May 2020, some additions to the software [click] for carrying out statistical inference on machine learning problems and based on the Minimum Message Length (MML) principle.


26 April 2020 was the 100th anniversary of the death of legendary Indian mathematician Srinivasa Ramanujan (22 Dec. 1887 – 26 April 1920). See for example SR@[wikip]. (The film 'The Man Who new Infinity' (2015) is based on the book (1991) of the same name by Robert Kanigel and stars Dev Patel as Ramanujan.)


The mathematician John Horton Conway (26 Dec. 1937 - 11 Apr. 2020) died of complications related to covid-19; the intelligence of the world fell significantly. Here are two obituaries: Princeton [www][14/4/2020] and the New York Times [www][15/4/2020]. Also see JHC@[wikip].
And a friend came across this article [www] in the Grauniad (23/7/2015) by Siobhan Roberts, JHC's biographer ('Genius at Play: The Curious Mind of John Horton Conway', 2015).

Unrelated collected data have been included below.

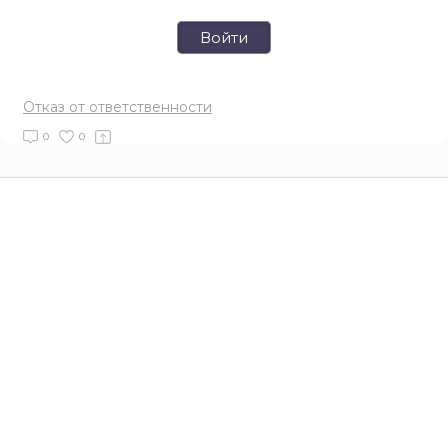
Войти
Отказ от ответственности
0
0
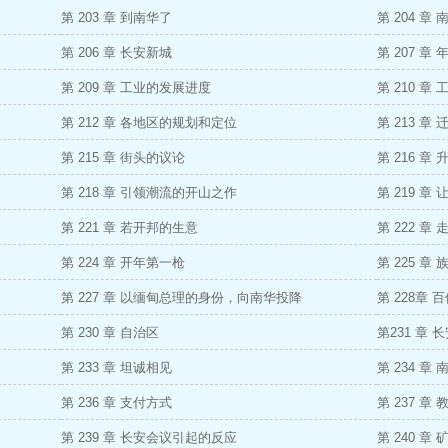
第 203 章 到南华了
第 204 
第 206 章 长安新城
第 207 章
第 209 章 工业的发展进度
第 210 章
第 212 章 各地区的规划和定位
第 213 
第 215 章 街头的议论
第 216 
第 218 章 引领潮流的开山之作
第 219 
第 221 章 若开邦的生意
第 222 章 
第 224 章 开年第一枪
第 225 
第 227 章 以缅甸总理的身份，向南华投降
第 228章 
第 230 章 自治区
第231 章 
第 233 章 坦诚相见
第 234 章
第 236 章 支付方式
第 237 章
第 239 章 长安会议引起的反应
第 240 章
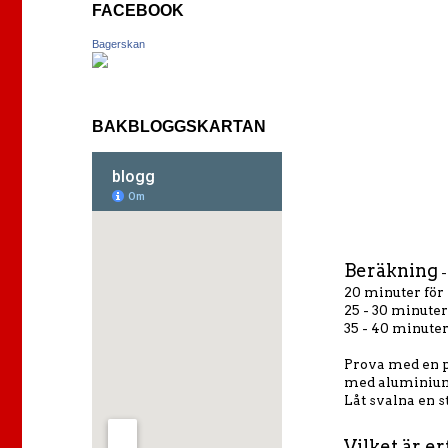
FACEBOOK
Bagerskan
BAKBLOGGSKARTAN
Beräkning
20 minuter för 
25 - 30 minuter
35 - 40 minuter
Prova med en pr
med aluminiumf
Låt svalna en s
Vilket är e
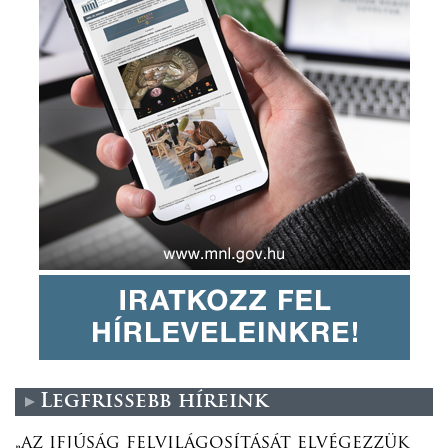
Legfrissebb híreink
„az ifjúság felvilágosítását elvégezzük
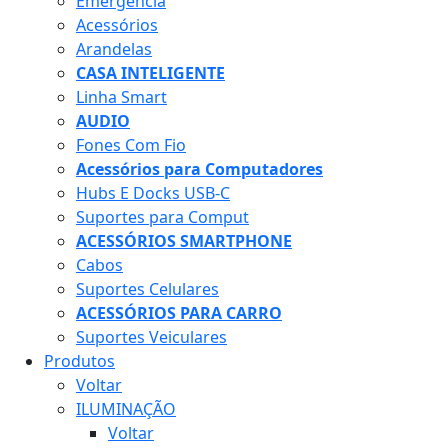
Emergência
Acessórios
Arandelas
CASA INTELIGENTE
Linha Smart
AUDIO
Fones Com Fio
Acessórios para Computadores
Hubs E Docks USB-C
Suportes para Comput
ACESSÓRIOS SMARTPHONE
Cabos
Suportes Celulares
ACESSÓRIOS PARA CARRO
Suportes Veiculares
Produtos
Voltar
ILUMINAÇÃO
Voltar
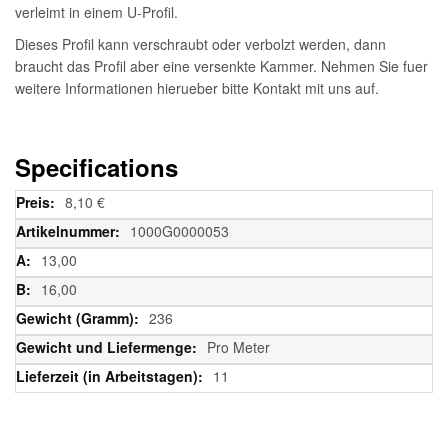
verleimt in einem U-Profil.
Dieses Profil kann verschraubt oder verbolzt werden, dann
braucht das Profil aber eine versenkte Kammer. Nehmen Sie fuer
weitere Informationen hierueber bitte Kontakt mit uns auf.
Specifications
Weitere
8,10 €
Informationen
1000G0000053
13,00
16,00
236
Pro Meter
11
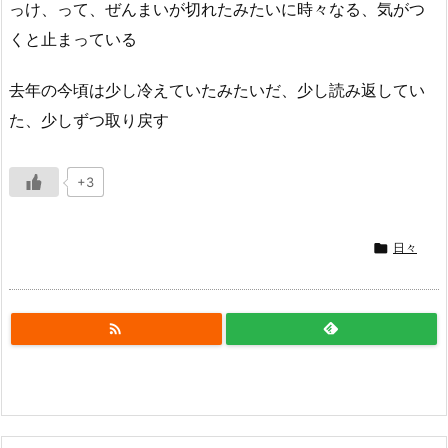
っけ、って、ぜんまいが切れたみたいに時々なる、気がつ
くと止まっている
去年の今頃は少し冷えていたみたいだ、少し読み返してい
た、少しずつ取り戻す
+3

日々

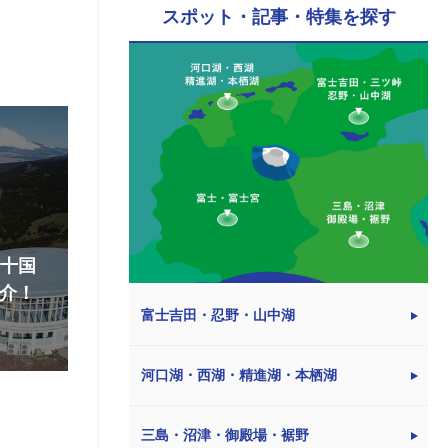
スポット・記事・特集を探す
『十国
介！
富士吉田・忍野・山中湖
河口湖・西湖・精進湖・本栖湖
三島・沼津・御殿場・裾野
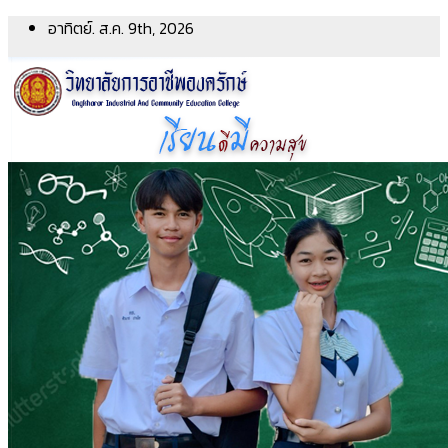
Skip
อาทิตย์. ส.ค. 9th, 2026
to
content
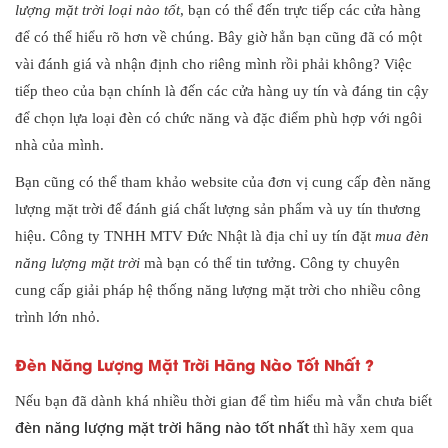
lượng mặt trời loại nào tốt
, bạn có thể đến trực tiếp các cửa hàng
để có thể hiểu rõ hơn về chúng. Bây giờ hẳn bạn cũng đã có một
vài đánh giá và nhận định cho riêng mình rồi phải không? Việc
tiếp theo của bạn chính là đến các cửa hàng uy tín và đáng tin cậy
để chọn lựa loại đèn có chức năng và đặc điểm phù hợp với ngôi
nhà của mình.
Bạn cũng có thể tham khảo website của đơn vị cung cấp đèn năng
lượng mặt trời để đánh giá chất lượng sản phẩm và uy tín thương
hiệu. Công ty TNHH MTV Đức Nhật là địa chỉ uy tín đặt
mua đèn
năng lượng mặt trời
mà bạn có thể tin tưởng. Công ty chuyên
cung cấp giải pháp hệ thống năng lượng mặt trời cho nhiều công
trình lớn nhỏ.
Đèn Năng Lượng Mặt Trời Hãng Nào Tốt Nhất ?
Nếu bạn đã dành khá nhiều thời gian để tìm hiểu mà vẫn chưa biết
đèn năng lượng mặt trời hãng nào tốt
nhất
thì hãy xem qua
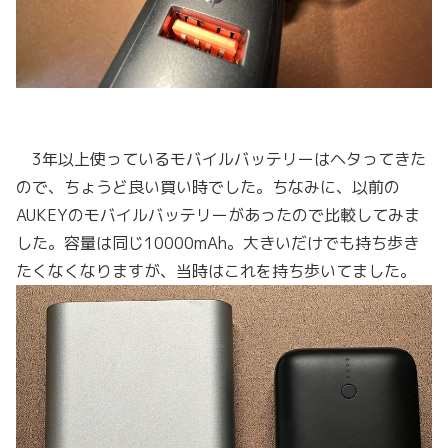
3年以上使っているモバイルバッテリーはヘタってきた
ので、ちょうど良い買い時でした。ちなみに、以前の
AUKEYのモバイルバッテリーがあったので比較してみま
した。容量は同じ10000mAh。大きいだけでも持ち歩き
たくなくなりますが、当時はこれを持ち歩いてました。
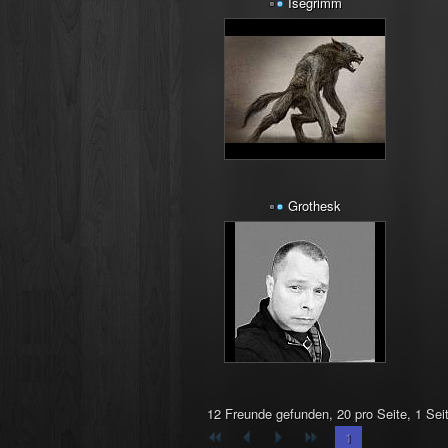
Isegrimm
Grothesk
12 Freunde gefunden, 20 pro Seite, 1 Sei
1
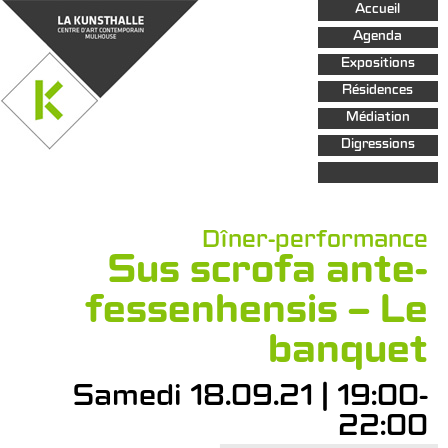
Aller au
Accueil
contenu
principal
Agenda
Expositions
Résidences
Médiation
Digressions
Dîner-performance
Sus scrofa ante-
fessenhensis – Le
banquet
Samedi 18.09.21 | 19:00-
22:00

A novel coronavirus started infecting people in Wuhan, China, during December 2019 or perhaps earlier. Dr Li Wenliang warned Chinese authorities but he was detained by police in January 2020 for spreading false rumours; he died from the disease in early February. The virus was named SARS-CoV-2 due to its similarity to the SARS (2002-2004) virus SARS-CoV, and the disease was named covid-19 (the '19' for 2019). Covid-19 cases soon appeared in other countries around the world. By 26 February China had reported totals of 77,362 cases and 2618 deaths. After much foot-dragging, the WHO finally acknowledged that covid-19 was a global pandemic on 11 March. Countries had already introduced travel bans and restrictions on meetings of large, and then small, groups of people, and on the movement of people, and these became more stringent. By 13 April the USA was leading the race no-one wants to win with 493,000 confirmed cases and 19,000 deaths. #covid-19 #coronavirus

In Australia, the academic year starts in late February when large numbers of foreign students arrive, many from China. Direct arrivals from China were banned, so many spent two weeks in third countries, often in S.E. Asia, before arriving, and the start of the University semester was pushed back to accomodate this. By late March all(?) University teaching and assessment had moved online. It is expected that numbers of new overseas students will be greatly reduced, possibly to zero, for the mid-2020 intake, and that academic year 2021, and even beyond, will be greatly affected. As Glyn Davis Vice-Chancellor of Melbourne University 2005-2018 said last year, "like all mining booms it comes to an end". (All the shiny, expensive new buildings are not all that useful just now.)